# Your objective
Take the entries that follow and return only the lines from the one with "info-lyc@gymnasium.ax" through the final line, leaving every picture behind.

# Stored data
-------------------------
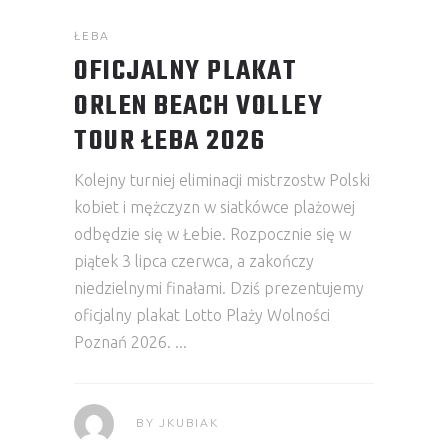
ŁEBA
OFICJALNY PLAKAT
ORLEN BEACH VOLLEY
TOUR ŁEBA 2026
Kolejny turniej eliminacji mistrzostw Polski
kobiet i mężczyzn w siatkówce plażowej
odbędzie się w Łebie. Rozpocznie się w
piątek 3 lipca czerwca, a zakończy
niedzielnymi finałami. Dziś prezentujemy
oficjalny plakat Lotto Plaży Wolności
Poznań 2026.
BY
JKUBIAK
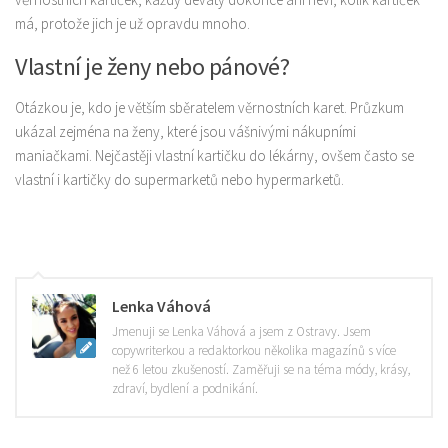
má, protože jich je už opravdu mnoho.
Vlastní je ženy nebo pánové?
Otázkou je, kdo je větším sběratelem věrnostních karet. Průzkum
ukázal zejména na ženy, které jsou vášnivými nákupními
maniačkami. Nejčastěji vlastní kartičku do lékárny, ovšem často se
vlastní i kartičky do supermarketů nebo hypermarketů.
Lenka Váhová
Jmenuji se Lenka Váhová a jsem z Ostravy. Jsem
copywriterkou a redaktorkou několika magazínů s více
než 6 letou zkušeností. Zaměřuji se na téma módy, krásy,
zdraví, bydlení a podnikání.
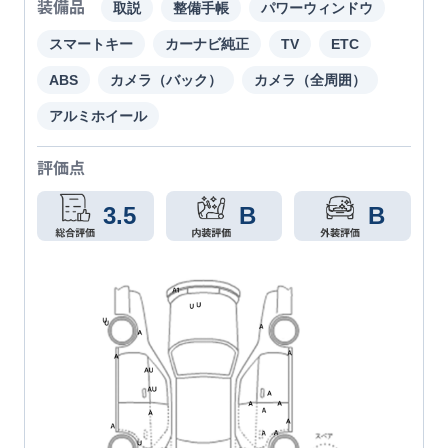
装備品
取説
整備手帳
パワーウィンドウ
スマートキー
カーナビ純正
TV
ETC
ABS
カメラ（バック）
カメラ（全周囲）
アルミホイール
評価点
3.5
B
B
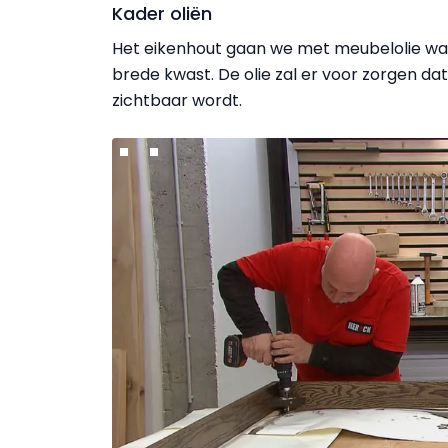
Kader oliën
Het eikenhout gaan we met meubelolie wa
brede kwast. De olie zal er voor zorgen da
zichtbaar wordt.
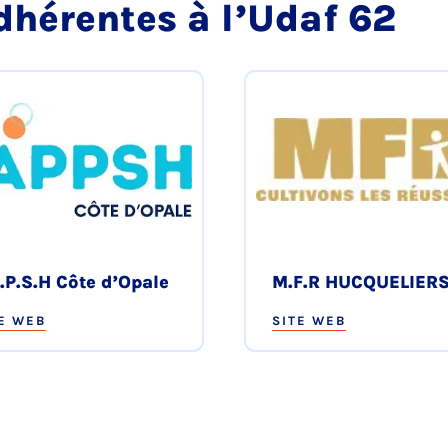
dhérentes à l’Udaf 62
.P.S.H Côte d’Opale
M.F.R HUCQUELIER
E WEB
SITE WEB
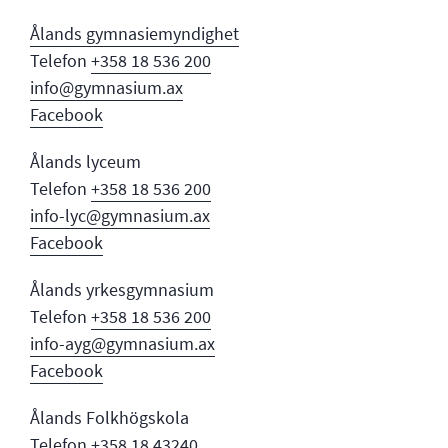
Ålands gymnasi
emyndighet
Telefon
+358 18 536 200
info@gymnasium.ax
Facebook
Ålands lyceum
Telefon
+358 18 536 200
info-lyc@gymnasium.ax
Facebook
Ålands yrkesgymnasium
Telefon
+358 18 536 200
info-ayg@gymnasium.ax
Facebook
Ålands Folkhögskola
Telefon
+358 18 43240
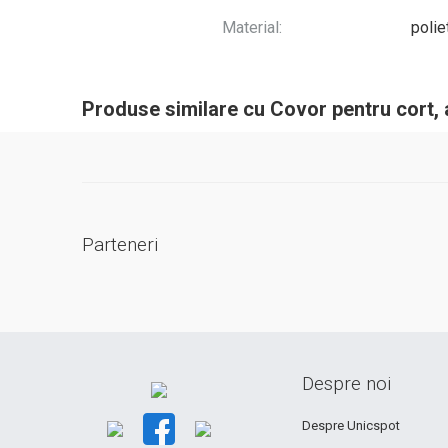
Material:
polie
Produse similare cu Covor pentru cort, 
Parteneri
Despre noi
Despre Unicspot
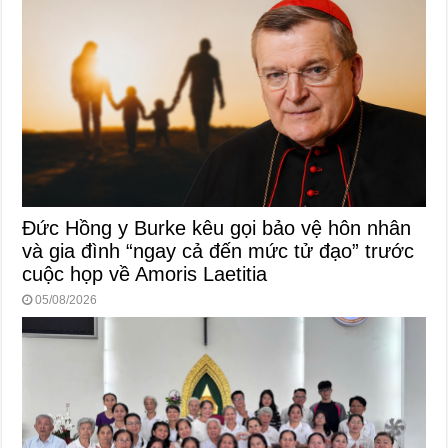
Đức Hồng y Burke kêu gọi bảo vệ hôn nhân
và gia đình “ngay cả đến mức tử đạo” trước
cuộc họp về Amoris Laetitia
05/08/2026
-------------------------
# Problem solution
info-lyc@gymnasium.ax
Facebook
Ålands yrkesgymnasium
Telefon
+358 18 536 200
info-ayg@gymnasium.ax
Facebook
Ålands Folkhögskola
Telefon
+358 18 43240
Material:
polie
Produse similare cu Covor pentru cort, 
Parteneri
Despre noi
Despre Unicspot
Đức Hồng y Burke kêu gọi bảo vệ hôn nhân
và gia đình “ngay cả đến mức tử đạo” trước
cuộc họp về Amoris Laetitia
05/08/2026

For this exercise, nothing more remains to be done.